The observing facilities at the MSO itself were damaged by the Canberra bushfires of 18 January 2003, and the only research telescopes at Mount Stromlo today are at the Stromlo Satellite Laser Ranging observatory operated by the space technology company Electro Optic Systems.
Areas of research
- Galactic archaeology - the study of the content, dynamics and evolution of galaxies.
- Cosmology - the study of the contents and evolution of the Universe as a whole.
- Planetary science - the study of the formation and evolution of planets, both in the Solar System but especially around other stars.
- Black hole phenomena - the discovery of the locations of black holes and the study of their interactions with their environments.
In addition, we have a strong program in the design and implementation of advanced scientific instrumentation.
Some facts we are proud of
- RSAA astronomer, Professor Brian Schmidt, was co-recipient of the Nobel Prize for Physics in 2011 for his work at RSAA showing that the cosmos is expanding at an accelerating rate. The only other Australian Nobel Prize in Physics was in 1915, when the Braggs won it for their work on X-ray crystallography.
- RSAA has more staff on the Thomson Reuters list of highly-cited researchers in the field of space science than any other Australian university. The School has been ranked number 10 in the world in Space Science, the only Australian institution in the top twenty.
- RSAA astronomers are members of the national academies of science in Australia, the USA, the UK, the Netherlands and Spain.
- RSAA is leading Australian participation in the billion-dollar, international Giant Magellan Telescope, a next-generation optical telescope having 100 times the sensitivity of the Hubble Space Telescope and delivering 10 times sharper images.

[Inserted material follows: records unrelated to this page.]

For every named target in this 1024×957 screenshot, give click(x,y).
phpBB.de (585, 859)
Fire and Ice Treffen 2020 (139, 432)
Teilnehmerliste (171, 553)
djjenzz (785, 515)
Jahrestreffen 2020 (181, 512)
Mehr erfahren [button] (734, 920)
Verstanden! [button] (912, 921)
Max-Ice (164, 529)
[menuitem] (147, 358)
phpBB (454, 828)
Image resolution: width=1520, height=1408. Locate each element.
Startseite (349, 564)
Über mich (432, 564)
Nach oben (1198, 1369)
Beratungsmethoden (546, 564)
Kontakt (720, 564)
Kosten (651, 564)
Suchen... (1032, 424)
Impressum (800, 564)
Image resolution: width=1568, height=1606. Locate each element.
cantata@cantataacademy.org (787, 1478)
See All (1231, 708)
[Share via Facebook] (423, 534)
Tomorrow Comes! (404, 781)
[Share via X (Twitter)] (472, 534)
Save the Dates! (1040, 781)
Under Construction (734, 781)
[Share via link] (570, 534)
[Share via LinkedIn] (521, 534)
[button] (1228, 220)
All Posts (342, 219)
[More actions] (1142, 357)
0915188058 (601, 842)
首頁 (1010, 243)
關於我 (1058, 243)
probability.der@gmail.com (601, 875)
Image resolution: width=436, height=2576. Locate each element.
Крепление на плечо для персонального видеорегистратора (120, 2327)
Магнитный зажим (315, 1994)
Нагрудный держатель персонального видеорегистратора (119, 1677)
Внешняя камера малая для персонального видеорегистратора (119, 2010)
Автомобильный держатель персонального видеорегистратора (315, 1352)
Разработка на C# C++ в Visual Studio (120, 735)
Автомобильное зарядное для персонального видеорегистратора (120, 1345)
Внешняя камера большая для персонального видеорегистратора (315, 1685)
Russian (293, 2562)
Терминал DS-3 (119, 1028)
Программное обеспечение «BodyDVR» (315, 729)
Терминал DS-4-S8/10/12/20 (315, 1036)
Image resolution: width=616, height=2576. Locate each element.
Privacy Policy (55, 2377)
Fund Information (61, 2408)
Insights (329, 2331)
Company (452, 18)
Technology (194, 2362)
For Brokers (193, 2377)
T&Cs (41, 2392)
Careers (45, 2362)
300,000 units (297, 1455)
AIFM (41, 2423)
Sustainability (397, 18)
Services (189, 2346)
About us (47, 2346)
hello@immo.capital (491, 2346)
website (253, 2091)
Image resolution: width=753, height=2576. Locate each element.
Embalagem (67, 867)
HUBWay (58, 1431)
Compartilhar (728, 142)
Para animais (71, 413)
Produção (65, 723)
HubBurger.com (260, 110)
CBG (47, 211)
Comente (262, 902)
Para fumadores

- RSAA designed and built the first two Australian instruments for the international Gemini Observatory, NIFS and GSAOI, which make use of the new technologies of adaptive optics to remove the blurring effects of the Earth’s atmosphere.
- RSAA astronomers are regularly recognised for their innovative teaching methods.
RSAA is a family-friendly environment and strives to achieve a diverse and equitable community.